Never do the plain facts spill out from the mandarin diatribe about price-gouging: [1] A barrel of oil has skyrocketed because the Third World is industrializing faster than new oil fields have been put into production; [2] production of oil has been arbitrarily restricted in the U.S. by declaring off-limits large oil fields in Alaska, the West Coast, the Florida Gulf Coast, and the Atlantic seaboard; [3] domestic consumption of oil is needlessly high because nuclear energy has been irrationally vilified in this country, although it is the only serious alternative to the use of fossil fuels to produce electricity; [4] gas supplies are subject to price hikes during periods of high demand because NIMBY politics and draconian environmental penalties have stopped the building of any new gasoline refineries in the U.S. for three decades now; [5] the refining capacity problem is further exacerbated by federally mandated special gasoline formulas for different sections of the country, which means that if oil companies don't forecast demand in every part of the country correctly, shortages can result in a gasoline of a particular formula; and [6] that bottled water you buy when you stop at the gas station costs you about eight bucks a gallon. In regard to that last point: For all that has to be done to find oil, pump it out of the ground, transport it to a refinery, refine it, pipeline it to your region, and then finally truck it to your gas station, a gallon of gas is remarkably cheap. That's because competition in gasoline is intense.

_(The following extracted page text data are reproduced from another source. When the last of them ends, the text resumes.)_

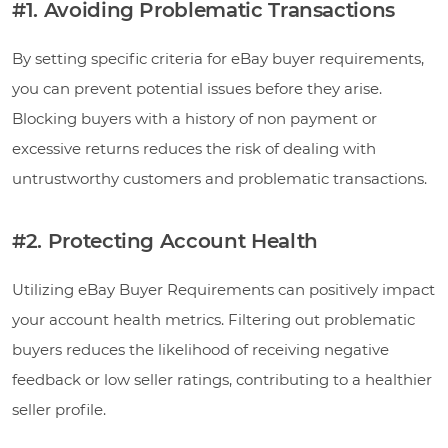
#1. Avoiding Problematic Transactions
By setting specific criteria for eBay buyer requirements,
you can prevent potential issues before they arise.
Blocking buyers with a history of non payment or
excessive returns reduces the risk of dealing with
untrustworthy customers and problematic transactions.
#2. Protecting Account Health
Utilizing eBay Buyer Requirements can positively impact
your account health metrics. Filtering out problematic
buyers reduces the likelihood of receiving negative
feedback or low seller ratings, contributing to a healthier
seller profile.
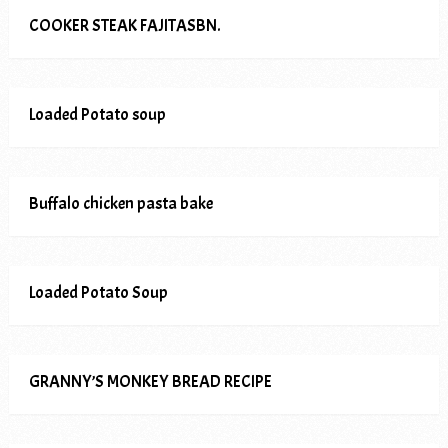
COOKER STEAK FAJITASBN.
Loaded Potato soup
Buffalo chicken pasta bake
Loaded Potato Soup
GRANNY’S MONKEY BREAD RECIPE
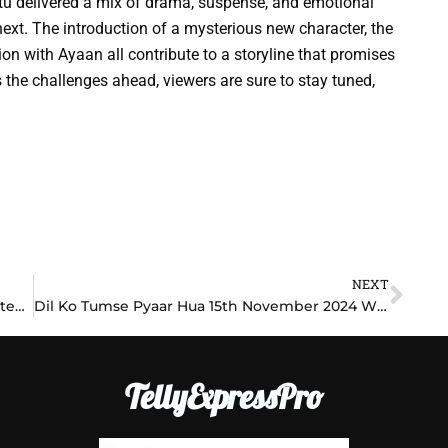
tu delivered a mix of drama, suspense, and emotional
next. The introduction of a mysterious new character, the
on with Ayaan all contribute to a storyline that promises
 the challenges ahead, viewers are sure to stay tuned,
NEXT
Nex
Yeh Hai Chahatein 15th November 2024 Written Update: Fate Twists for Samrat and Nayan!
Dil Ko Tumse Pyaar Hua 15th November 2024 Written Update: A Journey of Love, Heartbreak, and New Beginnings!
TellyExpressPro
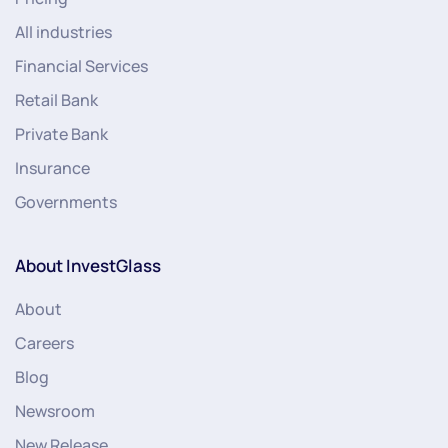
All industries
Financial Services
Retail Bank
Private Bank
Insurance
Governments
About InvestGlass
About
Careers
Blog
Newsroom
New Release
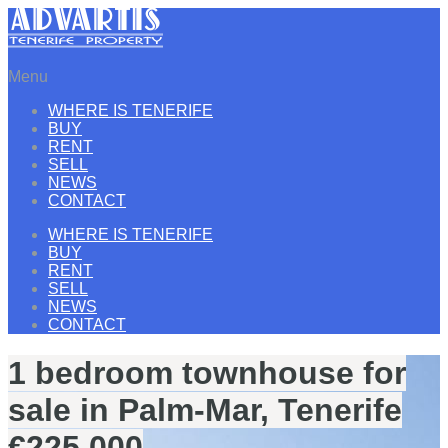
Menu
WHERE IS TENERIFE
BUY
RENT
SELL
NEWS
CONTACT
WHERE IS TENERIFE
BUY
RENT
SELL
NEWS
CONTACT
1 bedroom townhouse for
sale in Palm-Mar, Tenerife
€225.000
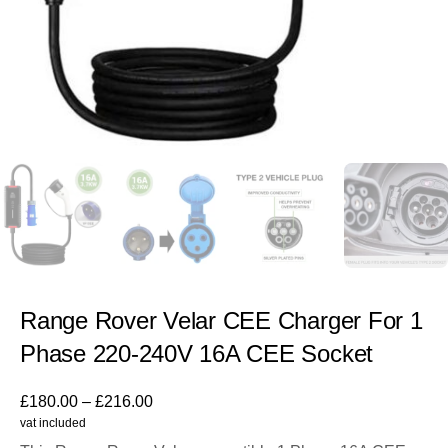
Range Rover Velar CEE Charger For 1
Phase 220-240V 16A CEE Socket
£
180.00
–
£
216.00
vat included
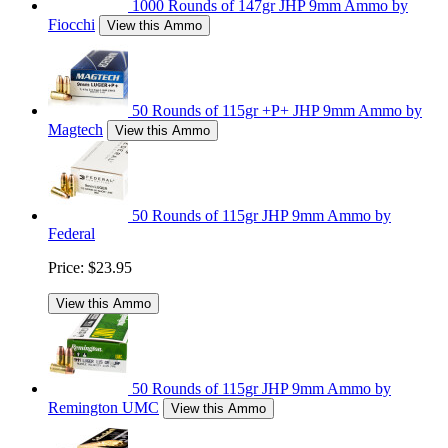
1000 Rounds of 147gr JHP 9mm Ammo by
Fiocchi
View this Ammo
50 Rounds of 115gr +P+ JHP 9mm Ammo by
Magtech
View this Ammo
50 Rounds of 115gr JHP 9mm Ammo by
Federal
Price:
$23.95
View this Ammo
50 Rounds of 115gr JHP 9mm Ammo by
Remington UMC
View this Ammo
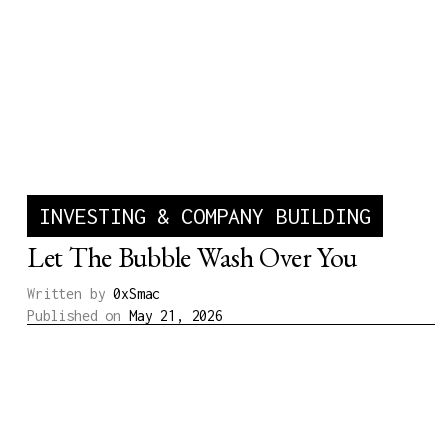
INVESTING & COMPANY BUILDING
Let The Bubble Wash Over You
Written by
0xSmac
Published on
May 21, 2026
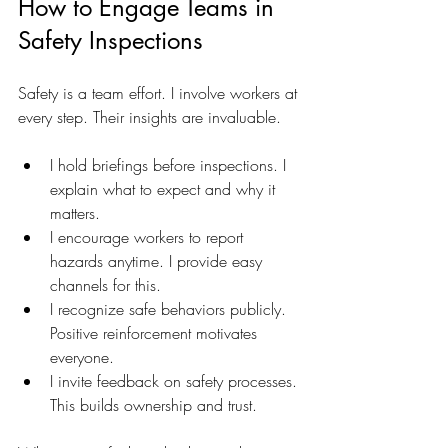
How to Engage Teams in 
Safety Inspections
Safety is a team effort. I involve workers at 
every step. Their insights are invaluable.
I hold briefings before inspections. I 
explain what to expect and why it 
matters.  
I encourage workers to report 
hazards anytime. I provide easy 
channels for this.  
I recognize safe behaviors publicly. 
Positive reinforcement motivates 
everyone.  
I invite feedback on safety processes. 
This builds ownership and trust.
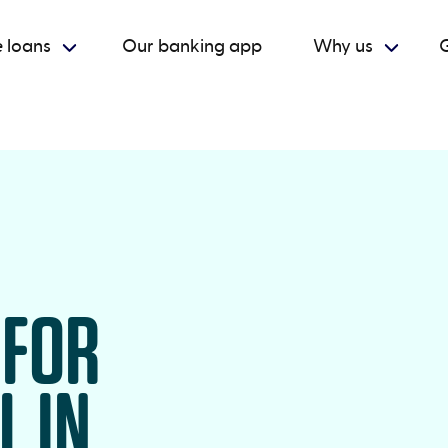
 loans
Our banking app
Why us
G
 FOR
L IN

These facts are not acknowledged by the ruling class, because Facts #2 through #5 show how they are at fault for high gas prices. They'll never admit that. To do so is to question their power to control these things, and they aren't about to give up that power. Indeed, they want more. Hence, they rabble-rouse about the evil of Big Oil to get you to acquiesce to that lust of theirs. So, perhaps there is method in this particular madness of the mandarins. But it's not to end that will do any of us good.